Starting 1980, Filippo Villa has been following the family path founded by the outstanding master goldsmith and excellence craftsman Benvenuto Villa in 1876. The tradition is now being continued through the exclusive models created by the very best team of craftsmen in town. In 1995, Filippo Villa decided to become the first goldsmith reintroducing the use of cufflinks, which had first enteredthe history of costume in the 18th century and had been forgotten along the last 20 years. Thanks to his skills, passion and undeniable savoir-faire, in 2018 Villa has been awarded the Fondazione Cologni’s Prize MAM-Maestro d'Arte e Mestiere.

Please, tell us your story.

When I was just a little boy, a tram driver asked me what I wanted to become once I would grow up. In those years, the most popular reply was “to be a cosmonaut”. I was obviously an outsider and replied I wanted to be a jeweller. I was quite a lively child and a wild teenager, so, when I was 16, I was expelled from college and sent to Canada to learn English. When I came back from my “exile” I started working in the laboratory as an apprentice and as a delivery boy for the jewellery shop. I attended the GIA-Gemological Institute of America and, in 1978, I became the first Italian gemmologist.
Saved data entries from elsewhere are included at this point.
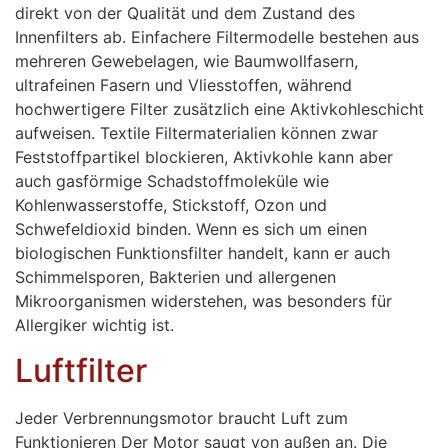
direkt von der Qualität und dem Zustand des
Innenfilters ab. Einfachere Filtermodelle bestehen aus
mehreren Gewebelagen, wie Baumwollfasern,
ultrafeinen Fasern und Vliesstoffen, während
hochwertigere Filter zusätzlich eine Aktivkohleschicht
aufweisen. Textile Filtermaterialien können zwar
Feststoffpartikel blockieren, Aktivkohle kann aber
auch gasförmige Schadstoffmoleküle wie
Kohlenwasserstoffe, Stickstoff, Ozon und
Schwefeldioxid binden. Wenn es sich um einen
biologischen Funktionsfilter handelt, kann er auch
Schimmelsporen, Bakterien und allergenen
Mikroorganismen widerstehen, was besonders für
Allergiker wichtig ist.
Luftfilter
Jeder Verbrennungsmotor braucht Luft zum
Funktionieren Der Motor saugt von außen an. Die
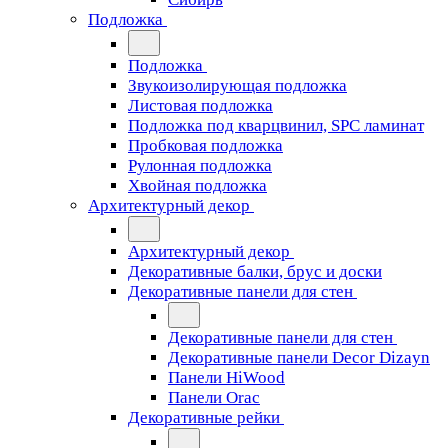
Подложка
Подложка
Звукоизолирующая подложка
Листовая подложка
Подложка под кварцвинил, SPC ламинат
Пробковая подложка
Рулонная подложка
Хвойная подложка
Архитектурный декор
Архитектурный декор
Декоративные балки, брус и доски
Декоративные панели для стен
Декоративные панели для стен
Декоративные панели Decor Dizayn
Панели HiWood
Панели Orac
Декоративные рейки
When I came back home, I proved to be a knowledgeable jeweller, well aware of the market price outside Milan and provided with the necessary savoir-faire for this trade which brought me in touch with our clients.

When it comes to Nature or craftsmanship, we are always talking about something original: each piece we create in our laboratory is a unique, one-of-a-kind piece.

Most of our clients have been with us for a long time. Generations are changing, but we are always here, we have been in this place for nearly 50 years.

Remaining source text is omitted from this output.